[vox-tech] Getting lan connection to work on mandrake 9

Peter Jay Salzman vox-tech@lists.lugod.org
Tue, 6 May 2003 20:42:08 -0700


begin Dan Scholl <djscholl@ucdavis.edu> 
> 
> I recently installed mandrake 9 on my system and am trying to connect to 
> the ucd LAN.  When I try to configure the internet i get an error message 
> that says the following:
> 
> ismod'ing module sis900 failed at /usr/lib/libDrakX/modules.pm line 55
> 
> sis900 is my ethernet card which is onboard (asus p4s8x). Does anyone know 
> what this means?
>                  Thx,
>                   Dan

hi dan,

it means that the kernel tried to load the sis900 driver and it failed
for some reason.

often a single NIC chipset contains many variants.  prime example would
be the rtl9129, rtl3139 and tulip based cards.  these cards are so
similar that the driver author decided to combine the cards into a
single driver.  sometimes you need to pass arguments to the driver to
make them work correctly.

as a first step, make absolutely sure you know your hardware.  "lspci
-v" can help you here.   so can "dmesg | less".

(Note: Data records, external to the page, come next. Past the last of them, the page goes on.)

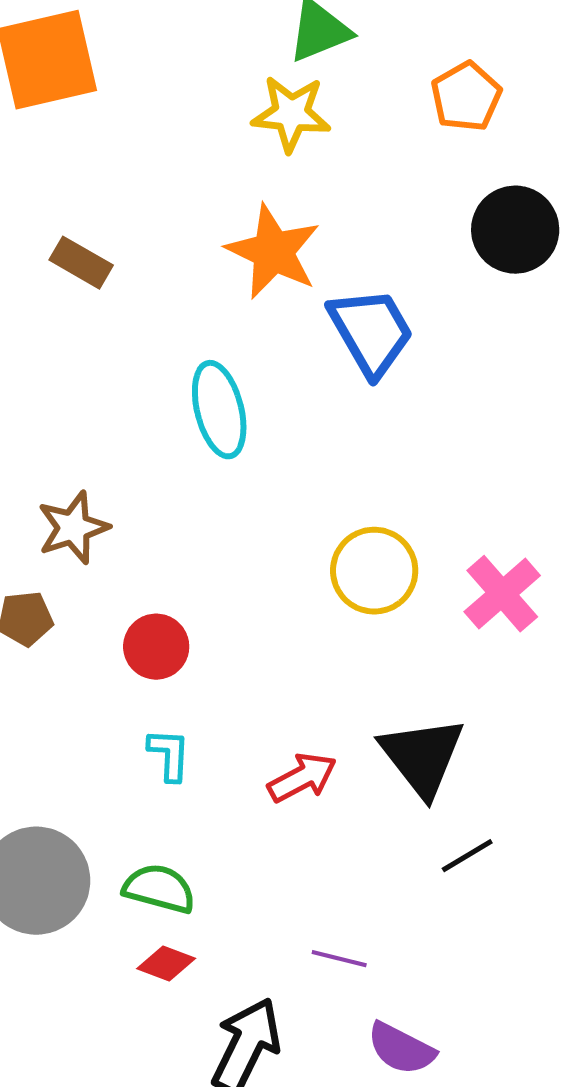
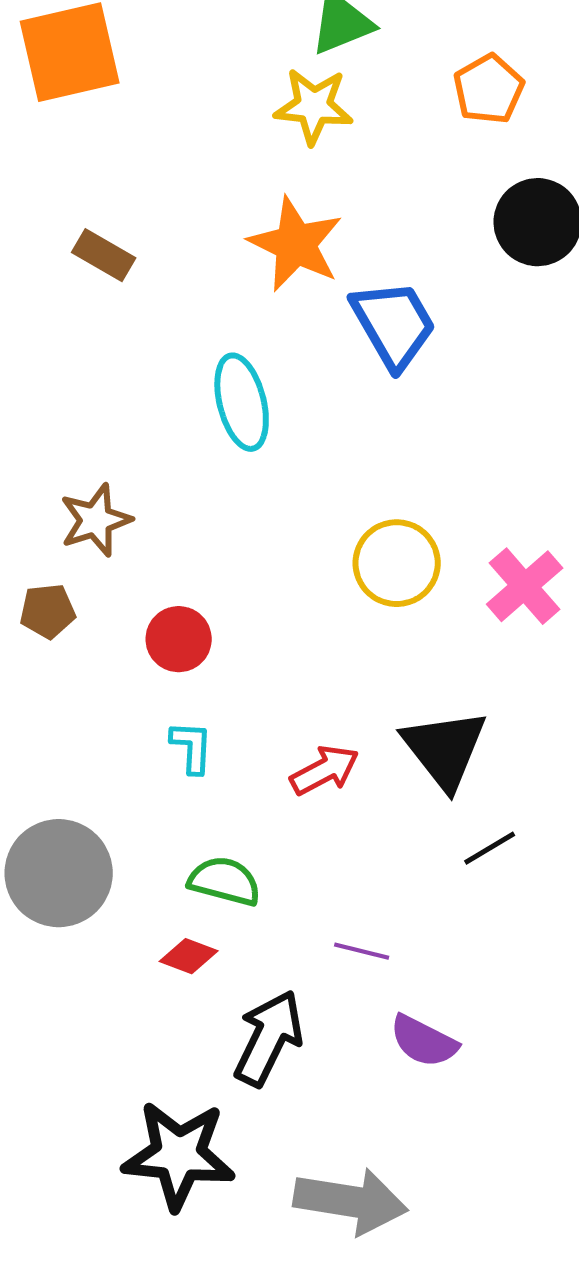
green semicircle: (159, 889) -> (225, 881), moved

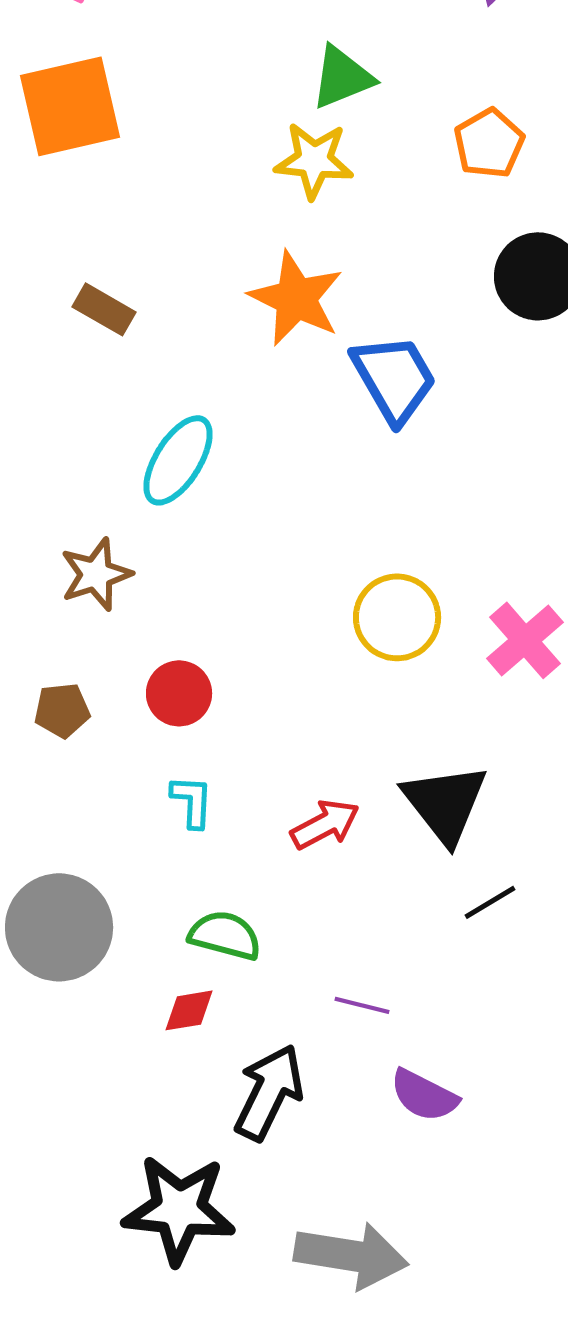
cyan ellipse: (242, 402) -> (178, 460), moved, turned 46
brown pentagon: (48, 611) -> (62, 710), moved
red diamond: (189, 956) -> (189, 1010), turned -30

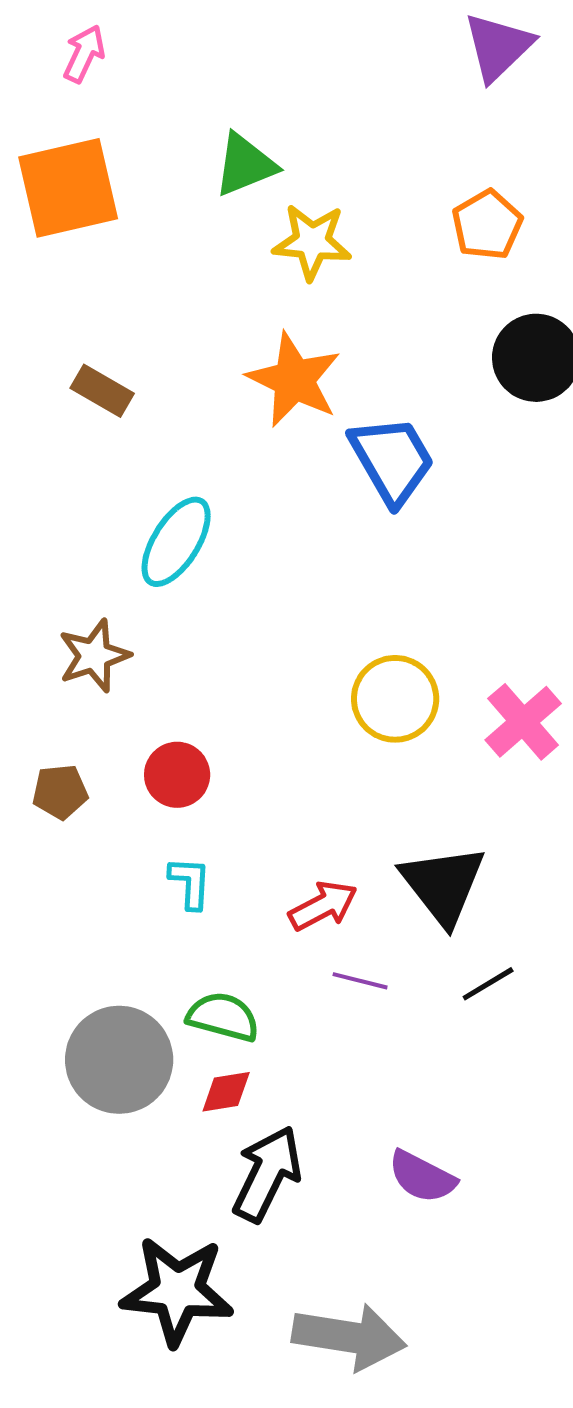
green triangle: (342, 77) -> (245, 165), moved
gray circle: (59, 927) -> (119, 1060), moved
purple line: (362, 1005) -> (360, 981), moved
red diamond: (189, 1010) -> (226, 1092), moved

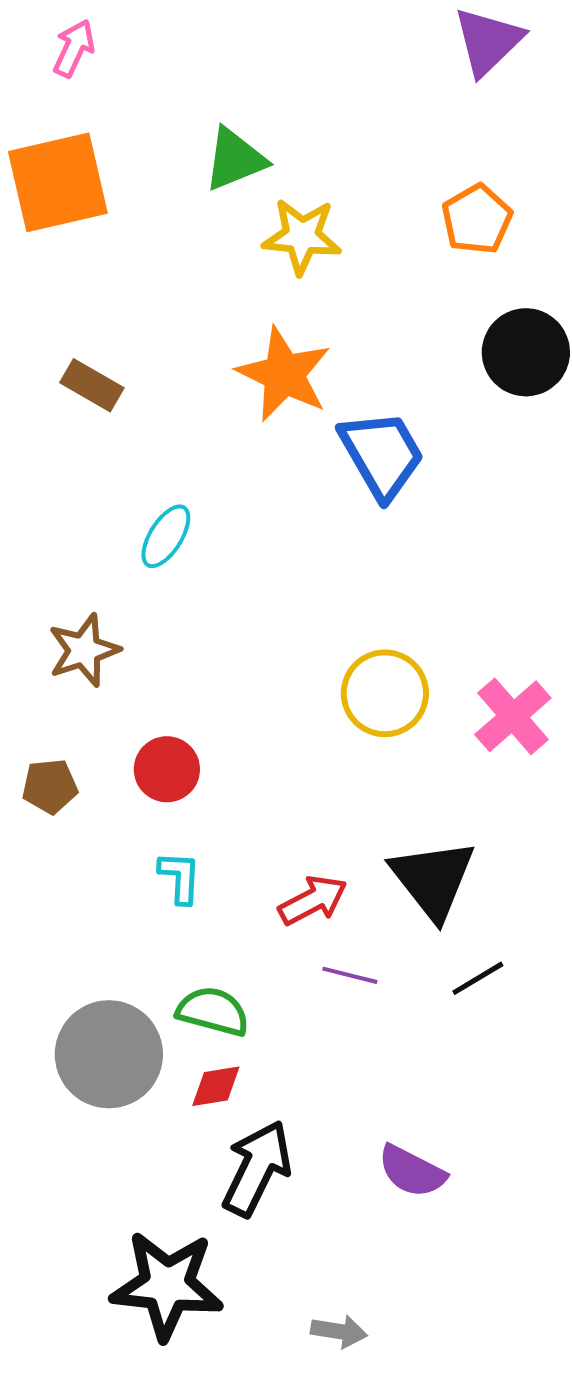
cyan ellipse: (176, 542) -> (166, 536), size x0.7
gray arrow: (349, 1337) -> (339, 1331), size x0.5

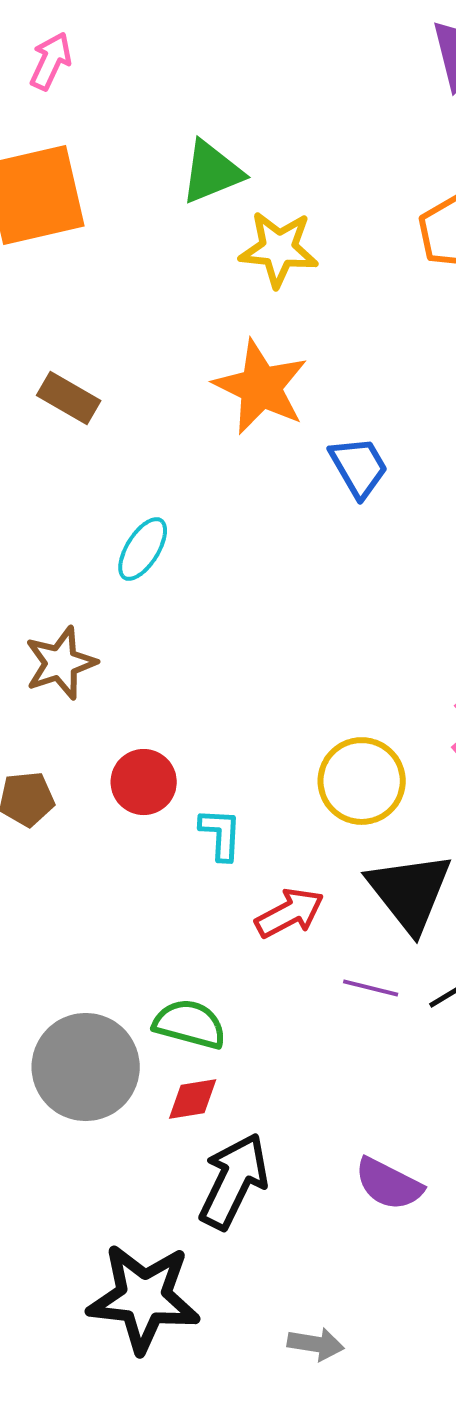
blue trapezoid: (382, 454) -> (359, 467), size x0.7
yellow circle: (385, 693) -> (362, 781), moved
cyan L-shape: (180, 877) -> (221, 834), moved
purple line: (350, 975) -> (371, 988), moved

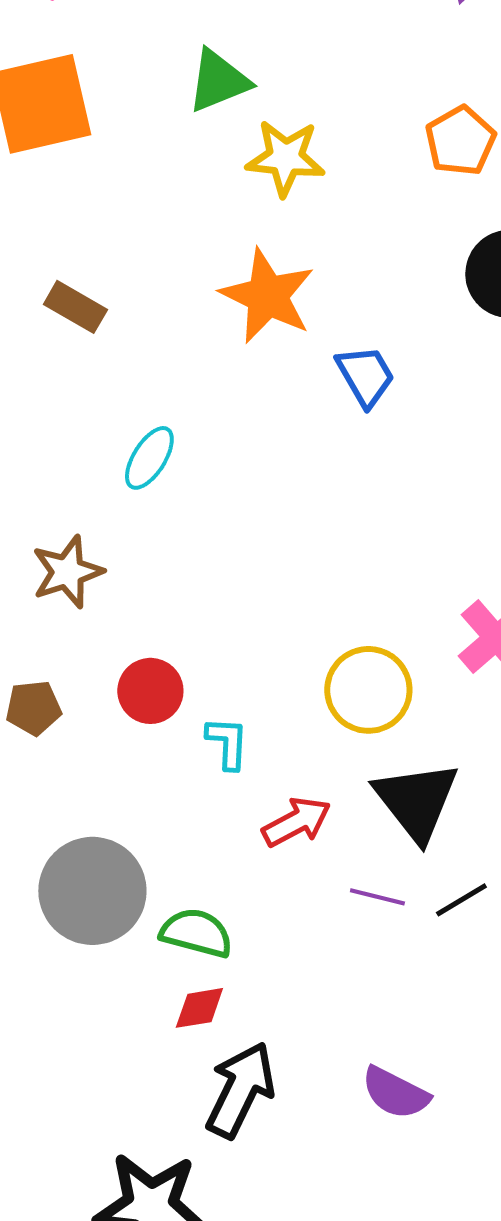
gray circle: (86, 1067) -> (92, 891), moved

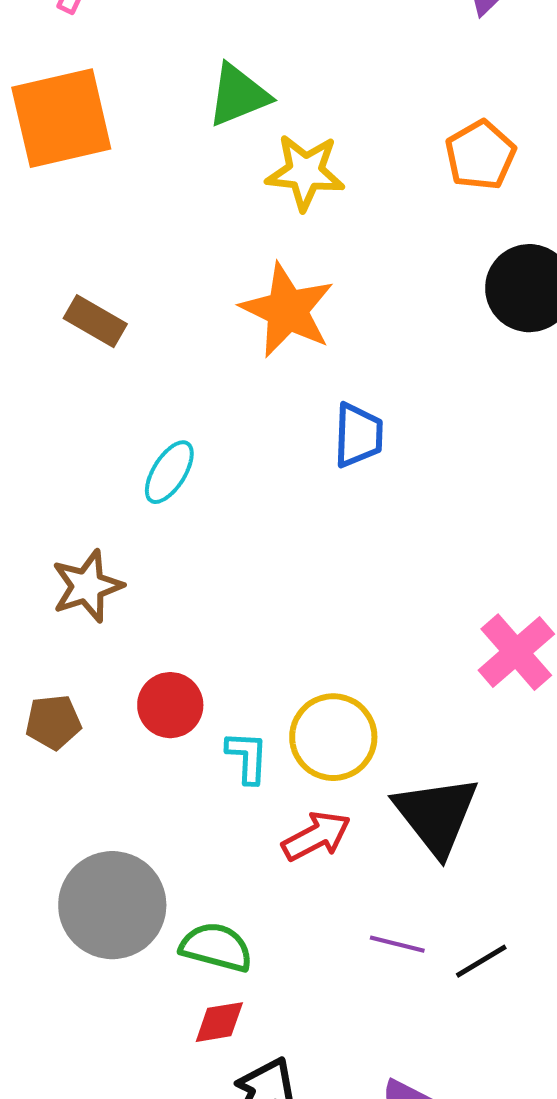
blue trapezoid: (365, 376) -> (358, 435), moved, turned 32
yellow circle: (368, 690) -> (333, 737), moved
purple line: (377, 897) -> (397, 944), moved
black line: (461, 900) -> (481, 961), moved

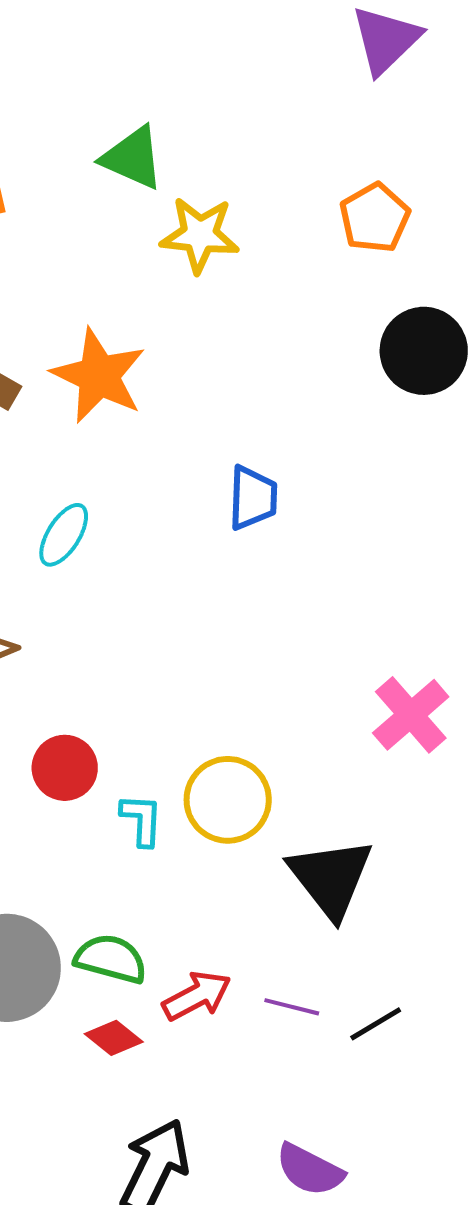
green triangle: (238, 95) -> (133, 158), turned 46
orange star: (287, 310) -> (99, 376), moved
red arrow: (316, 836) -> (197, 996), moved
green semicircle: (216, 947) -> (111, 959), moved
red diamond: (219, 1022) -> (114, 1038), moved, turned 48

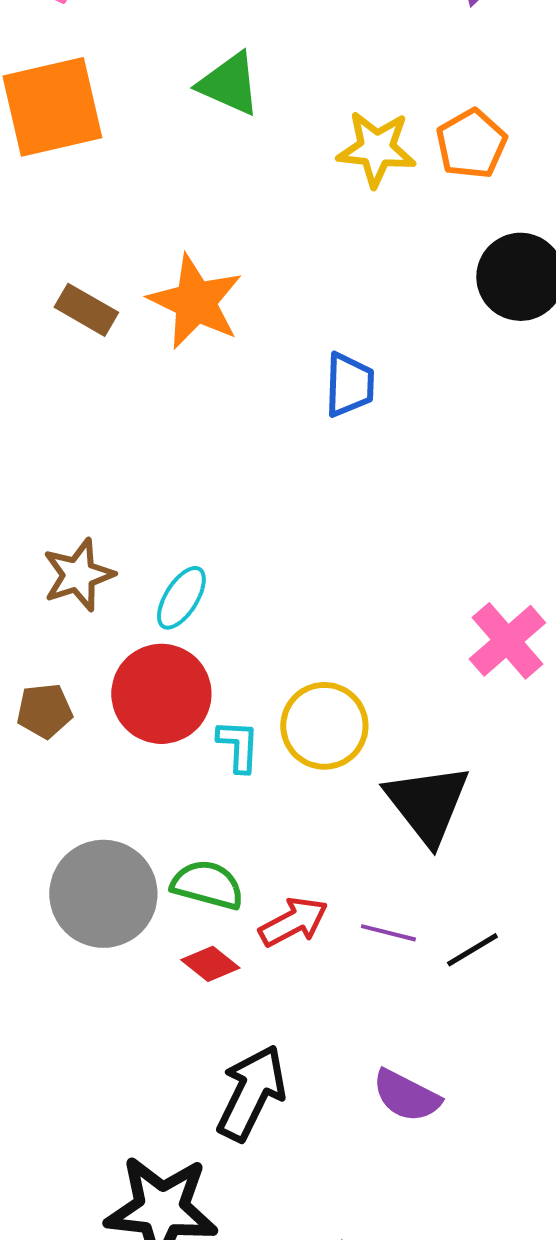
yellow star: (200, 235) -> (376, 149), moved
blue trapezoid: (253, 498) -> (349, 385), moved
cyan ellipse: (64, 535) -> (181, 598), moved
red circle: (65, 768) -> (161, 694), size x1.5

as a second step, take a look at the ethernet howto.  by all means,
DON'T read the whole thing.  it's not a document meant to be read; it's
more of a reference.  look up the entry for your card's chipset.  vim's
search utility with regex is perfect for this.

as a third step (really this should be step 0), take a look at your log
files.  if you don't know where they are, you probably need to go to
borders and get one of those "que sized" books on basic linux, if
for no other reason than as a reference.  or perhaps mandarke comes with
a manual?  i dunno.

as a fourth step, you can try to insmod the module by hand, but my guess
you'll see the standard non-helpful message "loading of module failed.
hint: you can pass irq, ioport blah blah blah".

as a fifth step, i'd simply recompile the kernel with the module built
in.  NIC drivers are good candidates to be bolted into the kernel.

there are a few different reasons why module insmoding can fail.  wrong
hardware, undefined symbols, dependency breaking (module stacking is
when one module needs to be loaded before another).  you need to figure
out why the insmod failed.   i guess this should be the first paragraph.
oh well.  i'm feeling non-linear tonight.

hummm... had one more thing to say... oh yeah.  welcome to the world of
gui configuration.  in my experience, distros like mandrake have really
nifty config tools and do a great job of autoconfing stuff.  the problem
is when they don't work.  it can make your job 10 times harder (or in
the case of windows, impossible).

try out my suggestions and let me know how things turn out.  don't
forget to post the relvent sections of your log files.